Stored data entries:
[Start of section]
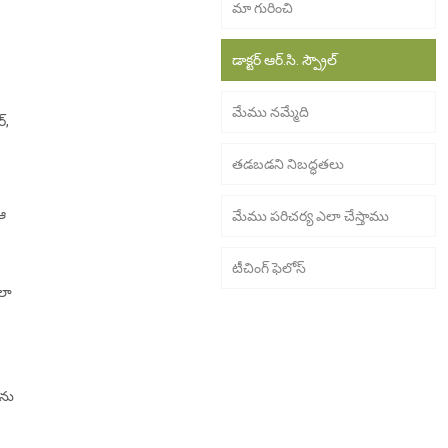
మా గురించి
డాక్టర్ ఆర్.సి. స్ప్రౌల్
మేము నమ్మేది
్,
తడబడని నిబద్ధతలు
 ఆ
మేము పరిచర్య ఎలా చేస్తాము
టీచింగ్ ఫెలోస్
ోలా
తను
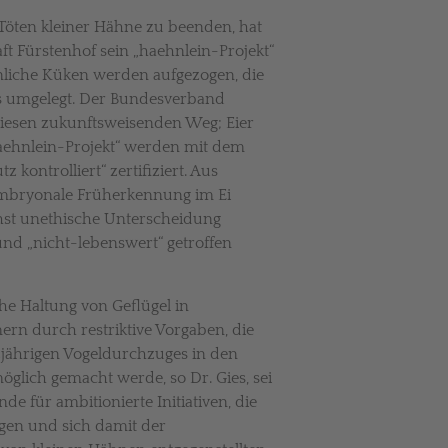
Töten kleiner Hähne zu beenden, hat
t Fürstenhof sein „haehnlein-Projekt“
nliche Küken werden aufgezogen, die
is umgelegt. Der Bundesverband
diesen zukunftsweisenden Weg; Eier
aehnlein-Projekt“ werden mit dem
 kontrolliert“ zertifiziert. Aus
 embryonale Früherkennung im Ei
öchst unethische Unterscheidung
nd „nicht-lebenswert“ getroffen
e Haltung von Geflügel in
n durch restriktive Vorgaben, die
zjährigen Vogeldurchzuges in den
öglich gemacht werde, so Dr. Gies, sei
de für ambitionierte Initiativen, die
en und sich damit der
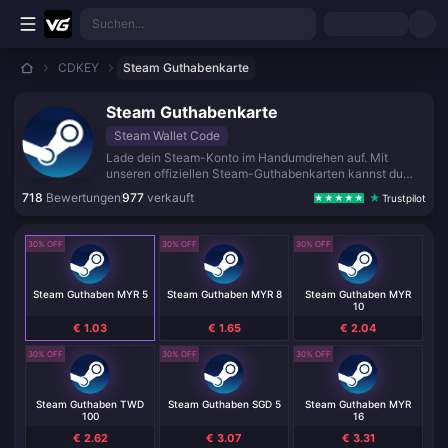
Zum Hauptinhalt springen
Suchen...
CDKEY
Steam Guthabenkarte
Steam Guthabenkarte
Steam Wallet Code
Lade dein Steam-Konto im Handumdrehen auf. Mit
unseren offiziellen Steam-Guthabenkarten kannst du
Spiele, Erweiterungen und Software direkt im Steam
718
Bewertungen
977
verkauft
Trustpilot
Store kaufen – ganz ohne Kreditkarte. Code sofort nach
dem Kauf per E-Mail erhalten und direkt loslegen.
30% OFF
30% OFF
30% OFF
Steam Guthaben MYR 5
Steam Guthaben MYR 8
Steam Guthaben MYR
10
€ 1.03
€ 1.65
€ 2.04
30% OFF
30% OFF
30% OFF
Steam Guthaben TWD
Steam Guthaben SGD 5
Steam Guthaben MYR
100
16
€ 2.62
€ 3.07
€ 3.31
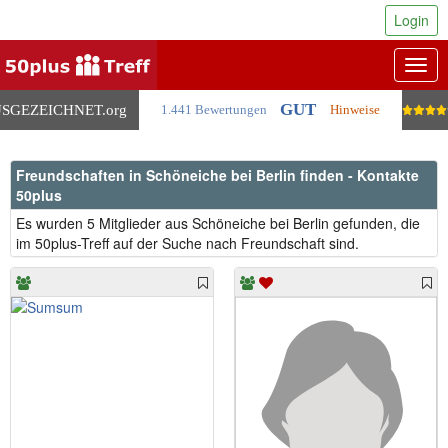
Login
Togg
navig
GUT
SGEZEICHNET
.org
1.441 Bewertungen
Hinweise
Freundschaften in Schöneiche bei Berlin finden - Kontakte
50plus
Es wurden 5 Mitglieder aus Schöneiche bei Berlin gefunden, die
im 50plus-Treff auf der Suche nach Freundschaft sind.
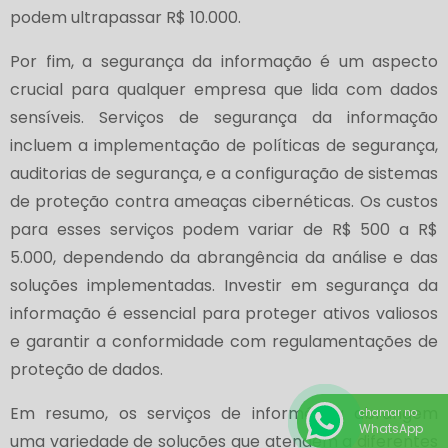
podem ultrapassar R$ 10.000.
Por fim, a segurança da informação é um aspecto
crucial para qualquer empresa que lida com dados
sensíveis. Serviços de segurança da informação
incluem a implementação de políticas de segurança,
auditorias de segurança, e a configuração de sistemas
de proteção contra ameaças cibernéticas. Os custos
para esses serviços podem variar de R$ 500 a R$
5.000, dependendo da abrangência da análise e das
soluções implementadas. Investir em segurança da
informação é essencial para proteger ativos valiosos
e garantir a conformidade com regulamentações de
proteção de dados.
Em resumo, os serviços de informática abrangem
chamar no
WhatsApp
uma variedade de soluções que atendem a diferentes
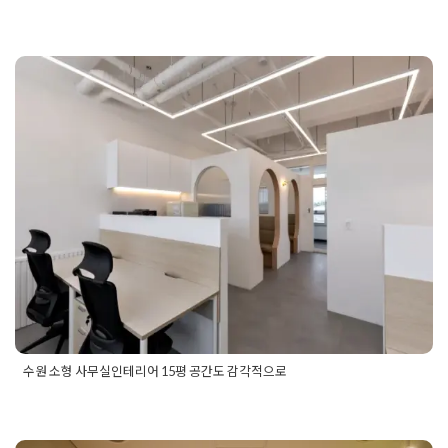
Posted in
사무실인테리어
Tagged
판교사무실디자인
,
판교사무
실디자인전략
,
판교사무실인테리어
,
판교사무실인테리어디자
인
,
판교사무실인테리어전략
,
판교인테리어
,
판교인테리어디자
인
,
판교인테리어전략
수원 소형 사무실인테리어 15평 공간
도 감각적으로
Posted on
2021년 1월 27일
by
DOPAMIN
수원 소형 사무실인테리어 15평 공간도 감각적으로
Posted in
사무실인테리어
Tagged
10평사무실인테리어
,
15평
사무실인테리어
,
15평오피스인테리어
,
1인기업인테리어
,
1인사
무실인테리어
,
1인오피스인테리어
,
20평사무실인테리어
,
소형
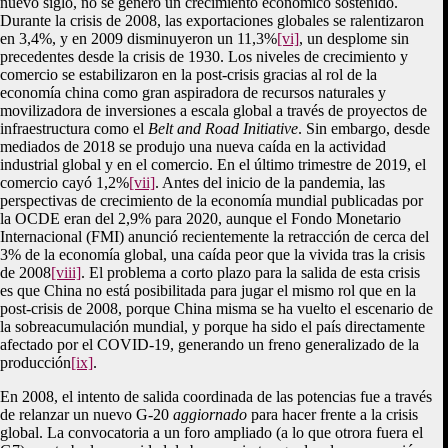
nuevo siglo, no se generó un crecimiento económico sostenido.
Durante la crisis de 2008, las exportaciones globales se ralentizaron
en 3,4%, y en 2009 disminuyeron un 11,3%
[vi]
, un desplome sin
precedentes desde la crisis de 1930. Los niveles de crecimiento y
comercio se estabilizaron en la post-crisis gracias al rol de la
economía china como gran aspiradora de recursos naturales y
movilizadora de inversiones a escala global a través de proyectos de
infraestructura como el
Belt and Road Initiative
. Sin embargo, desde
mediados de 2018 se produjo una nueva caída en la actividad
industrial global y en el comercio. En el último trimestre de 2019, el
comercio cayó 1,2%
[vii]
. Antes del inicio de la pandemia, las
perspectivas de crecimiento de la economía mundial publicadas por
la OCDE eran del 2,9% para 2020, aunque el Fondo Monetario
Internacional (FMI) anunció recientemente la retracción de cerca del
3% de la economía global, una caída peor que la vivida tras la crisis
de 2008
[viii]
. El problema a corto plazo para la salida de esta crisis
es que China no está posibilitada para jugar el mismo rol que en la
post-crisis de 2008, porque China misma se ha vuelto el escenario de
la sobreacumulación mundial, y porque ha sido el país directamente
afectado por el COVID-19, generando un freno generalizado de la
producción
[ix]
.
En 2008, el intento de salida coordinada de las potencias fue a través
de relanzar un nuevo G-20
aggiornado
para hacer frente a la crisis
global. La convocatoria a un foro ampliado (a lo que otrora fuera el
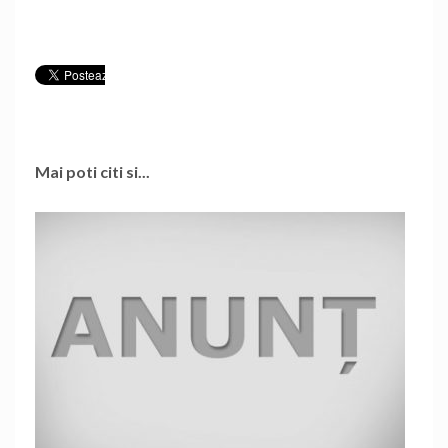
Mai poti citi si...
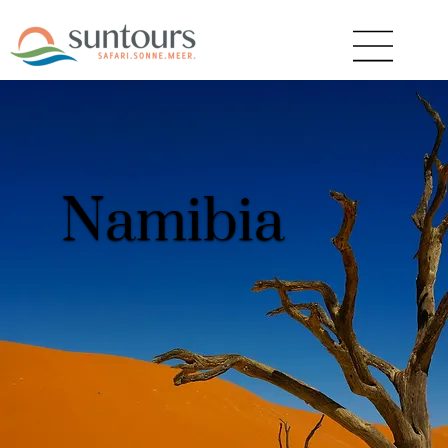
Namibia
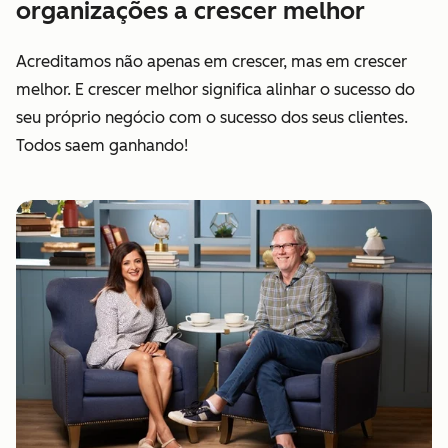
organizações a crescer melhor
Acreditamos não apenas em crescer, mas em crescer
melhor. E crescer melhor significa alinhar o sucesso do
seu próprio negócio com o sucesso dos seus clientes.
Todos saem ganhando!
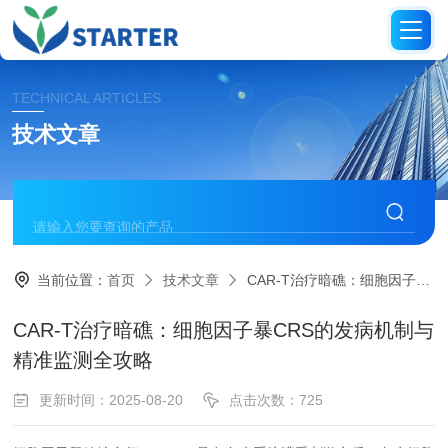
TECHNICAL ARTICLES
技术文章
当前位置：
首页
技术文章
CAR-T治疗暗礁：细胞因子暴CRS的发病机制与精准监测全攻略
CAR-T治疗暗礁：细胞因子暴CRS的发病机制与
精准监测全攻略
更新时间：2025-08-20
点击次数：725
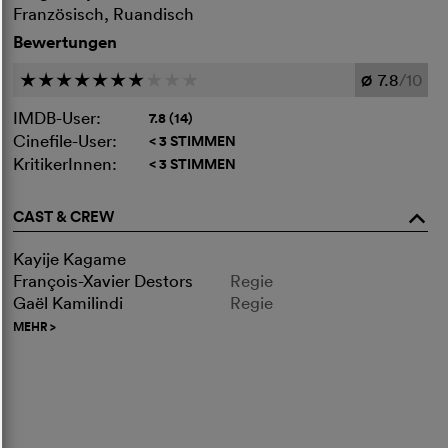
Französisch, Ruandisch
Bewertungen
7.8
/10
c
c
c
c
c
c
c
c
c
c
Ø
IMDB-User:
7.8 (14)
Cinefile-User:
< 3 STIMMEN
KritikerInnen:
< 3 STIMMEN
CAST & CREW
o
Kayije Kagame
François-Xavier Destors
Regie
Gaël Kamilindi
Regie
MEHR
>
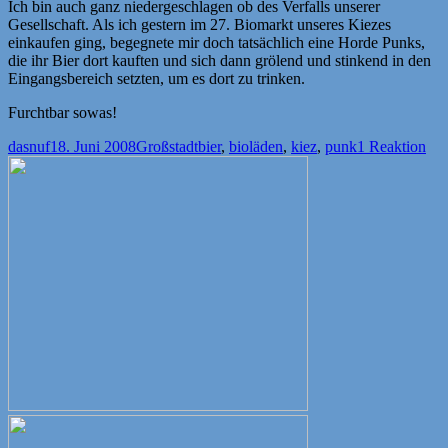
Ich bin auch ganz niedergeschlagen ob des Verfalls unserer
Gesellschaft. Als ich gestern im 27. Biomarkt unseres Kiezes
einkaufen ging, begegnete mir doch tatsächlich eine Horde Punks,
die ihr Bier dort kauften und sich dann grölend und stinkend in den
Eingangsbereich setzten, um es dort zu trinken.
Furchtbar sowas!
Autor
Veröffentlicht
Kategorien
Schlagwörter
dasnuf
18. Juni 2008
Großstadt
bier
,
bioläden
,
kiez
,
punk
1 Reaktion
am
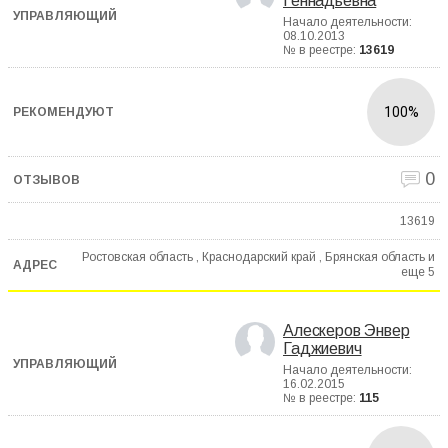
Геннадьевна
Начало деятельности:
08.10.2013
№ в реестре:
13619
100%
0
13619
Ростовская область , Краснодарский край , Брянская область и
еще
5
Алескеров Энвер
Гаджиевич
Начало деятельности:
16.02.2015
№ в реестре:
115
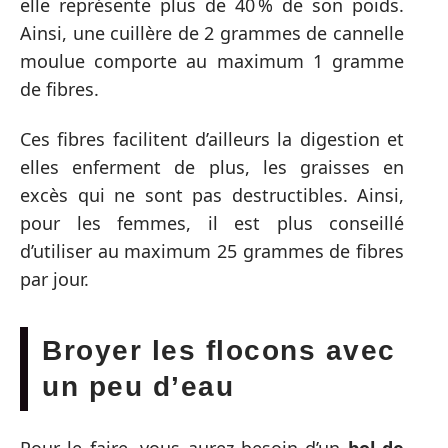
elle représente plus de 40 % de son poids.
Ainsi, une cuillère de 2 grammes de cannelle
moulue comporte au maximum 1 gramme
de fibres.
Ces fibres facilitent d’ailleurs la digestion et
elles enferment de plus, les graisses en
excès qui ne sont pas destructibles. Ainsi,
pour les femmes, il est plus conseillé
d’utiliser au maximum 25 grammes de fibres
par jour.
Broyer les flocons avec
un peu d’eau
Pour le faire, vous aurez besoin d’un
bol de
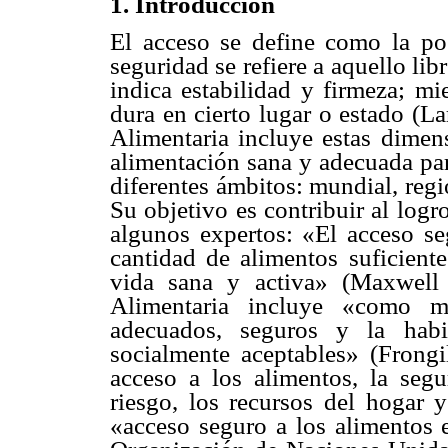
1. Introducción
El acceso se define como la pos
seguridad se refiere a aquello lib
indica estabilidad y firmeza; mi
dura en cierto lugar o estado (L
Alimentaria incluye estas dimen
alimentación sana y adecuada par
diferentes ámbitos: mundial, regi
Su objetivo es contribuir al logr
algunos expertos: «El acceso s
cantidad de alimentos suficiente
vida sana y activa» (Maxwell
Alimentaria incluye «como mí
adecuados, seguros y la habi
socialmente aceptables» (Frongil
acceso a los alimentos, la segu
riesgo, los recursos del hogar 
«acceso seguro a los alimentos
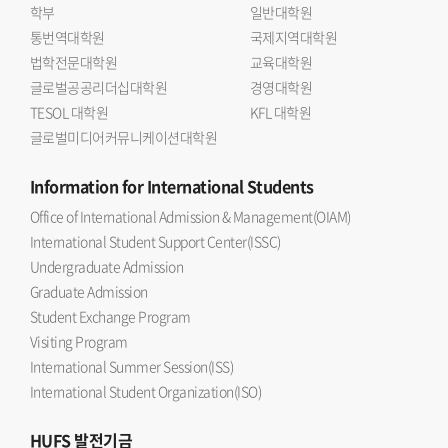
학부
일반대학원
통번역대학원
국제지역대학원
법학전문대학원
교육대학원
글로벌공공리더십대학원
경영대학원
TESOL 대학원
KFL 대학원
글로벌미디어커뮤니케이션대학원
Information
for International Students
Office of International Admission & Management(OIAM)
International Student Support Center(ISSC)
Undergraduate Admission
Graduate Admission
Student Exchange Program
Visiting Program
International Summer Session(ISS)
International Student Organization(ISO)
HUFS
발전기금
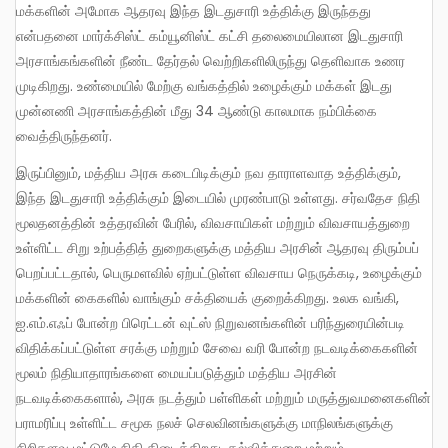
மக்களின் அமோக ஆதரவு இந்த இடதுசாரி உத்திக்கு இருந்தது
என்பதனை மார்க்சிஸ்ட் கம்யூனிஸ்ட் கட்சி தலைமையிலான இடதுசாரி
அரசாங்கங்களின் நீண்ட தேர்தல் வெற்றிகளிலிருந்து தெளிவாக உணர
முடிகிறது. உண்மையில் மேற்கு வங்கத்தில் உழைக்கும் மக்கள் இடது
முன்னணி அரசாங்கத்தின் மீது 34 ஆண்டு காலமாக நம்பிக்கை
வைத்திருந்தனர்.
இருப்பினும், மத்திய அரசு கடைபிடிக்கும் நவ தாராளவாத உத்திக்கும்,
இந்த இடதுசாரி உத்திக்கும் இடையில் முரண்பாடு உள்ளது. சர்வதேச நிதி
மூலதனத்தின் உத்தரவின் பேரில், விவசாயிகள் மற்றும் விவசாயத்துறை
உள்ளிட்ட சிறு உற்பத்தித் துறைகளுக்கு மத்திய அரசின் ஆதரவு திரும்பப்
பெறப்பட்டதால், பெருமளவில் ஏற்பட்டுள்ள விவசாய நெருக்கடி, உழைக்கும்
மக்களின் கைகளில் வாங்கும் சக்தியைக் குறைக்கிறது. உலக வங்கி,
ஐ.எம்.எஃப் போன்ற பிரெட்டன் வுட்ஸ் நிறுவனங்களின் பரிந்துரையின்படி
விதிக்கப்பட்டுள்ள சரக்கு மற்றும் சேவை வரி போன்ற நடவடிக்கைகளின்
மூலம் நிதியாதாரங்களை மையப்படுத்தும் மத்திய அரசின்
நடவடிக்கைகளால், அரசு நடத்தும் பள்ளிகள் மற்றும் மருத்துவமனைகளின்
பராமரிப்பு உள்ளிட்ட சமூக நலச் செலவினங்களுக்கு மாநிலங்களுக்கு
சிறிதளவு மட்டுமே நிதி கிடைக்கிறது. கல்வித்துறை மற்றும்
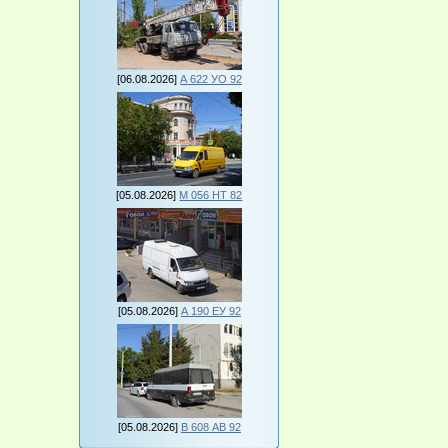
[06.08.2026]
А 622 УО 92
[05.08.2026]
М 056 НТ 82
[05.08.2026]
А 190 ЕУ 92
[05.08.2026]
В 608 АВ 92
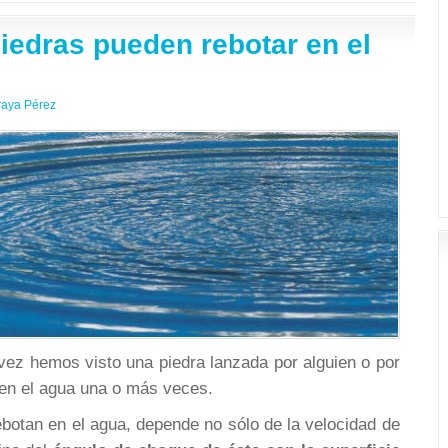
iedras pueden rebotar en el
raya Pérez
ez hemos visto una piedra lanzada por alguien o por
en el agua una o más veces.
botan en el agua, depende no sólo de la velocidad de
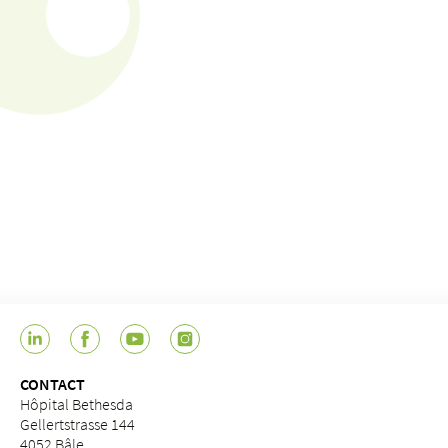
CONTACT
Hôpital Bethesda
Gellertstrasse 144
4052 Bâle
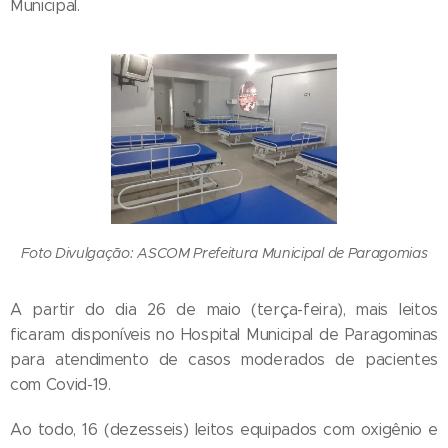
Municipal.
Foto Divulgação: ASCOM Prefeitura Municipal de Paragomias
A partir do dia 26 de maio (terça-feira), mais leitos
ficaram disponíveis no Hospital Municipal de Paragominas
para atendimento de casos moderados de pacientes
com Covid-19.
Ao todo, 16 (dezesseis) leitos equipados com oxigênio e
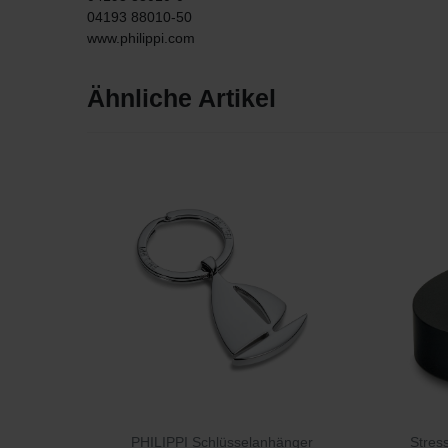
04193 88010-50
www.philippi.com
Ähnliche Artikel
PHILIPPI Schlüsselanhänger
Stres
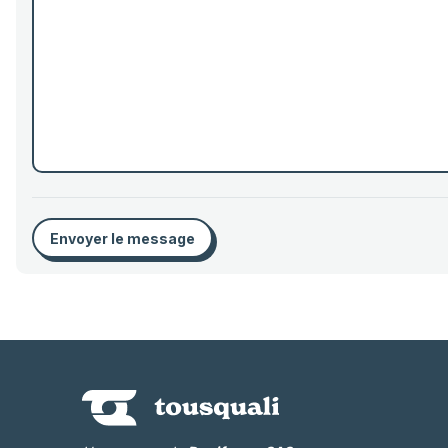
Envoyer le message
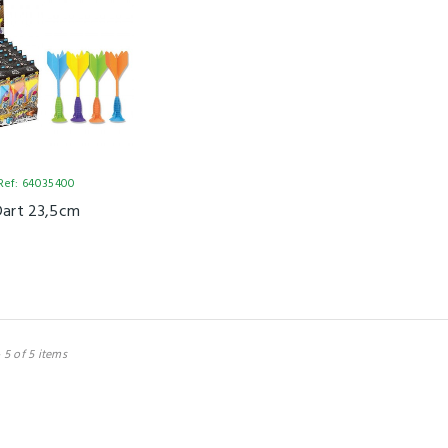
Ref: 64035400
Dart 23,5cm
 5 of 5 items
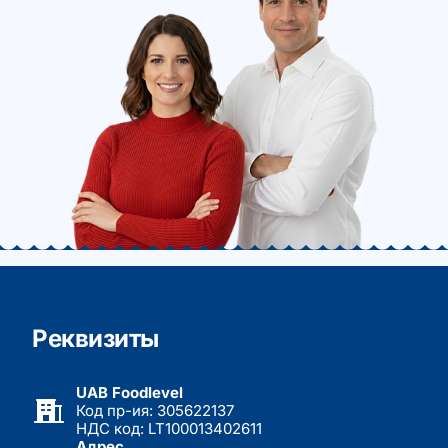
Реквизиты
UAB Foodlevel
Код пр-ия: 305622137
НДС код: LT100013402611
Адрес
[End of section]
Work to complete: Pictures stay out. Transcribe the lines from the start of the entries above through the line with "zjährigen Vogeldurchzuges in den", exactly.

Response to the exercise:
మా గురించి
డాక్టర్ ఆర్.సి. స్ప్రౌల్
మేము నమ్మేది
్,
తడబడని నిబద్ధతలు
 ఆ
మేము పరిచర్య ఎలా చేస్తాము
టీచింగ్ ఫెలోస్
ోలా
తను
Töten kleiner Hähne zu beenden, hat
t Fürstenhof sein „haehnlein-Projekt“
nliche Küken werden aufgezogen, die
is umgelegt. Der Bundesverband
diesen zukunftsweisenden Weg; Eier
aehnlein-Projekt“ werden mit dem
 kontrolliert“ zertifiziert. Aus
 embryonale Früherkennung im Ei
öchst unethische Unterscheidung
nd „nicht-lebenswert“ getroffen
e Haltung von Geflügel in
n durch restriktive Vorgaben, die
zjährigen Vogeldurchzuges in den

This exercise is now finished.